Even when I attempt to offer counter-information, my voice is just one among many. And increasingly, it feels like I’m competing not with ideas, but with a highly sophisticated attention optimization machine.
So, how should we respond?
- Should we view this as a public health issue? If exposure to misinformation correlates with harmful behavior or beliefs, does it warrant the same kind of societal attention we give to smoking or seatbelt use? What frameworks already exist that might help us evaluate and mitigate these harms?
- How do we teach digital literacy in a way that equips children to navigate these environments?
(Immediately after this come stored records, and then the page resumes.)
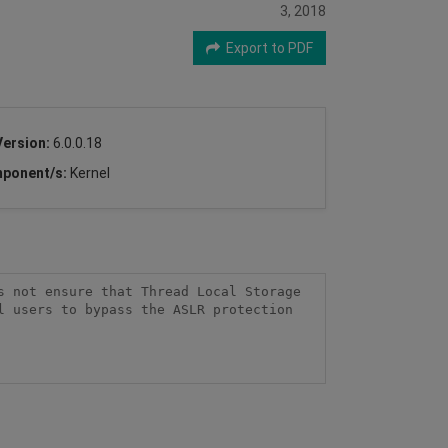
3, 2018
Export to PDF
Version:
6.0.0.18
ponent/s:
Kernel
 not ensure that Thread Local Storage 
 users to bypass the ASLR protection 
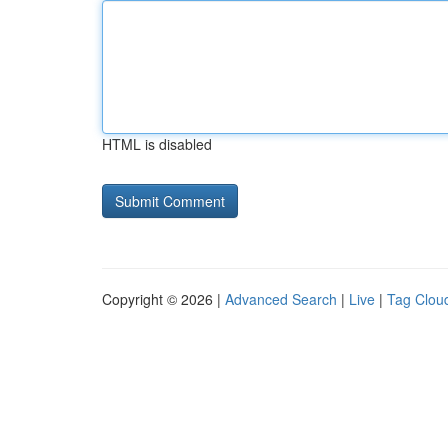
HTML is disabled
Copyright © 2026 |
Advanced Search
|
Live
|
Tag Clou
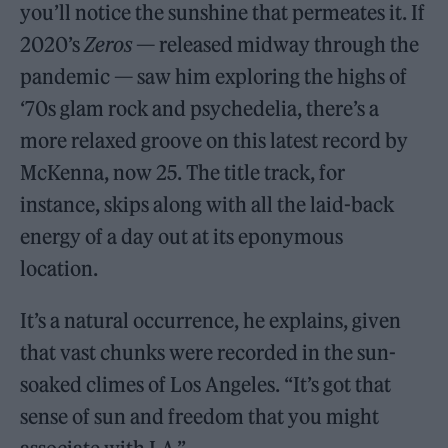
you’ll notice the sunshine that permeates it. If
2020’s
Zeros
— released midway through the
pandemic — saw him exploring the highs of
‘70s glam rock and psychedelia, there’s a
more relaxed groove on this latest record by
McKenna, now 25. The title track, for
instance, skips along with all the laid-back
energy of a day out at its eponymous
location.
It’s a natural occurrence, he explains, given
that vast chunks were recorded in the sun-
soaked climes of Los Angeles. “It’s got that
sense of sun and freedom that you might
Is there evidence that early education in critical thinking, media literacy, and algorithmic awareness improves outcomes? Are there age-appropriate methods being studied or tested?
- Can regulation meaningfully shift the incentives that drive engagement-based platforms? Many have called for ethical AI design and increased transparency, but is there empirical support that such measures work? What models exist globally that we might learn from?
For those of us in split households, the challenge is especially complicated. When co-parents are not aligned in their understanding of media influence, it becomes a one-sided struggle. Are there best practices or community-based strategies for addressing this within families?
Ultimately, these questions aren’t rhetorical. They demand answers from researchers, psychologists, educators, ethicists, and technologists. The internet is not a neutral space, and algorithms are not passive bystanders. They are active agents in shaping our children’s perceptions.
I’m not claiming to have the answers. But I believe we need to ask the right questions.